A finales de los años setenta, después de un corto periodo de autonomía social en el que la solidaridad prevaleció sobre la competición  y la calidad de la vida sobre el poder del dinero, hubo un repliegue de los movimientos sociales a nivel mundial. La autonomía de la sociedad respecto al Estado se trocó en libertad de la empresa frente a las regulaciones estatales; las luchas de los trabajadores contra la explotación en el desempleo y el rechazo al trabajo en la marginalización de los trabajadores mismos por parte del capital.

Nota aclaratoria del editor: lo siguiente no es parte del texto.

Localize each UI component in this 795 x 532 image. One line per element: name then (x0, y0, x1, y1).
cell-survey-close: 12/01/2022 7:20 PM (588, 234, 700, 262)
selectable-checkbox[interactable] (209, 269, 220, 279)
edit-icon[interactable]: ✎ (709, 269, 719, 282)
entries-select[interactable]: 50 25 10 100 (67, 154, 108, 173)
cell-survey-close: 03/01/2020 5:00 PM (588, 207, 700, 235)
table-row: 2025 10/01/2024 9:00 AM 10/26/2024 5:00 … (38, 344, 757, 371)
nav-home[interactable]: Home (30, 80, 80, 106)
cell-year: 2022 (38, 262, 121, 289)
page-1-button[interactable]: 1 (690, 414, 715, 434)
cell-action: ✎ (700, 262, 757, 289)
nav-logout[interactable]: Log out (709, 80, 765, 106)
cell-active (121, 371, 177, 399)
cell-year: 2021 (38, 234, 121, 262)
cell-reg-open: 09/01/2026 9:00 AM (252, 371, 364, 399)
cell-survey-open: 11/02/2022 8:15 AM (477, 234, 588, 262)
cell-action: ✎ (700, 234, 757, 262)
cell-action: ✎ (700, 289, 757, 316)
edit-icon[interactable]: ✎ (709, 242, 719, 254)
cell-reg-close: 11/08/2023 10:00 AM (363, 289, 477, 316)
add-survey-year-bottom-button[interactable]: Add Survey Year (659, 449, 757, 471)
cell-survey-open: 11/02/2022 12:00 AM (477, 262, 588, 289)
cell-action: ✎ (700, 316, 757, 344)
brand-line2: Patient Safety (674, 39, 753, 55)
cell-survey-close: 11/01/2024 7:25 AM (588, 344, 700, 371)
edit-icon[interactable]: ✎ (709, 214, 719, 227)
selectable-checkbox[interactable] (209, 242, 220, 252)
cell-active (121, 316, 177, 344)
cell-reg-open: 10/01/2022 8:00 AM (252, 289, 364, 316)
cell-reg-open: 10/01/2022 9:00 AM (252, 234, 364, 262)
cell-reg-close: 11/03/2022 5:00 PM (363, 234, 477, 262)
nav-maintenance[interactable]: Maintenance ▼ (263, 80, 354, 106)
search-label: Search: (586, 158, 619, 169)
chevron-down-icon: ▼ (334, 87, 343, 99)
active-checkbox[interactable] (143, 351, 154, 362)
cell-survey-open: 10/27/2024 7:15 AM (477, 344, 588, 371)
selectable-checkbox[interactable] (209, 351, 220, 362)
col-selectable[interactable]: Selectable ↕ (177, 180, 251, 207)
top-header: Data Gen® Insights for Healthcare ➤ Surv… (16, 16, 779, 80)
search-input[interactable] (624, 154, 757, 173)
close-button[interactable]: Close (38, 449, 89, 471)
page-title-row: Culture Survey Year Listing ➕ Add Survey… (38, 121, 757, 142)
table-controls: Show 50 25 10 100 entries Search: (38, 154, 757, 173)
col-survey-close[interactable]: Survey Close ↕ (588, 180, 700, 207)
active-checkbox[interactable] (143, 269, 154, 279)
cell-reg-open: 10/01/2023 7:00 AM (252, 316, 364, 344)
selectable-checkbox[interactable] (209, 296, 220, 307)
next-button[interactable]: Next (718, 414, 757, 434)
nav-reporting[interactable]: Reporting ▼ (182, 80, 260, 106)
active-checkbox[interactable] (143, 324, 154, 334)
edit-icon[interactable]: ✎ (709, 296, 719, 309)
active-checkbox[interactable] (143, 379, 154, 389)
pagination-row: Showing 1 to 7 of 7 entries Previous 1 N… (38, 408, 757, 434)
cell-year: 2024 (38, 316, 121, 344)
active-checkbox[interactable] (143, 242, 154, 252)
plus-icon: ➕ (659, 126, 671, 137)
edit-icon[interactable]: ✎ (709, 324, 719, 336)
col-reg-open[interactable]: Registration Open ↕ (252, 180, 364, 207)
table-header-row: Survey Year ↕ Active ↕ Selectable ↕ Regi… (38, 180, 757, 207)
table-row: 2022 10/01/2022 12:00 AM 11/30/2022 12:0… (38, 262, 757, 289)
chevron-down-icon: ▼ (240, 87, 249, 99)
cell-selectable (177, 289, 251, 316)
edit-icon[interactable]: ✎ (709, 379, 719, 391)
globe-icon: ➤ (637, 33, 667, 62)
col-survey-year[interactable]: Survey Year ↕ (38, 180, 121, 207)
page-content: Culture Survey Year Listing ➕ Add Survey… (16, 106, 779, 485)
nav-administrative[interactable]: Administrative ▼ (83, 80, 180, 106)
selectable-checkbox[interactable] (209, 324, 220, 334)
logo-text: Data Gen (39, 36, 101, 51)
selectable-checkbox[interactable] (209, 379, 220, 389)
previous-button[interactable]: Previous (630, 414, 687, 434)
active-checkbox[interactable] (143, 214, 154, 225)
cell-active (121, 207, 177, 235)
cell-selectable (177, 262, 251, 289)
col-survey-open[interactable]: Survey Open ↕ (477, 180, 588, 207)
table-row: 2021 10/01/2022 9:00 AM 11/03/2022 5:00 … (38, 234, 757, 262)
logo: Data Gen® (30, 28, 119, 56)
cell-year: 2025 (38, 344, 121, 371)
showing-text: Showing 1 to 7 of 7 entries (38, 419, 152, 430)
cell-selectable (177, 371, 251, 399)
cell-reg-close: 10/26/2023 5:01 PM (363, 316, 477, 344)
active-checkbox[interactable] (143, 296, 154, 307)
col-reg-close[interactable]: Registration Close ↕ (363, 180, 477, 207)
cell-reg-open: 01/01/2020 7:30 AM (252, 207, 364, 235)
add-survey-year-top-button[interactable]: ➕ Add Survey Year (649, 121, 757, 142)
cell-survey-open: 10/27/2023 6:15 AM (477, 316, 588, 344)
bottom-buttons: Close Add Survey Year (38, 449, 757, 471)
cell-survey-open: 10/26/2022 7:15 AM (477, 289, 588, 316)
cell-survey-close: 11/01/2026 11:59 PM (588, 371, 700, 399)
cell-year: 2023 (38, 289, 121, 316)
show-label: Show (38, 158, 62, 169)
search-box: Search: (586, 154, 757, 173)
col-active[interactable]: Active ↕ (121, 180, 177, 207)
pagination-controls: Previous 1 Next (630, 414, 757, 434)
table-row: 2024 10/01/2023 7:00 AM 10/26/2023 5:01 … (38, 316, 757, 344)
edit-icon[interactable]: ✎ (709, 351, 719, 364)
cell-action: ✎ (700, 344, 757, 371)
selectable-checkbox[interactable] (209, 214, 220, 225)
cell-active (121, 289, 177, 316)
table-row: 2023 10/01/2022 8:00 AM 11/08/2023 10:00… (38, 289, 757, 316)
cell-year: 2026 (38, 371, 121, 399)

Era un nuevo cambio de época. La informatización, la flexibilización, la deslocalización y el desempleo acabaron con 150 años de conquistas sociales bajo el membrete del “neoliberalismo”, una ideología que no era nueva ni mucho menos liberal. Formas productivas inéditas se difundieron primero en la microelectrónica y sucesivamente en la producción material fragmentando la fuerza de trabajo, misma que ahora se encontraba aparentemente “autónoma”, pero realmente subsumida en el capital (Berardi, 2003: 73). A diferencia de los trabajadores asaariados clásicos, a quienes el Estado-providencia garantizaba cierta cobertura asistencial, pensión y vacaciones pagadas, esos trabajadores “autónomos” debían ahora hacerse cargo de sí mismos, interiorizar los valores capitalistas y pregonarlos como propios.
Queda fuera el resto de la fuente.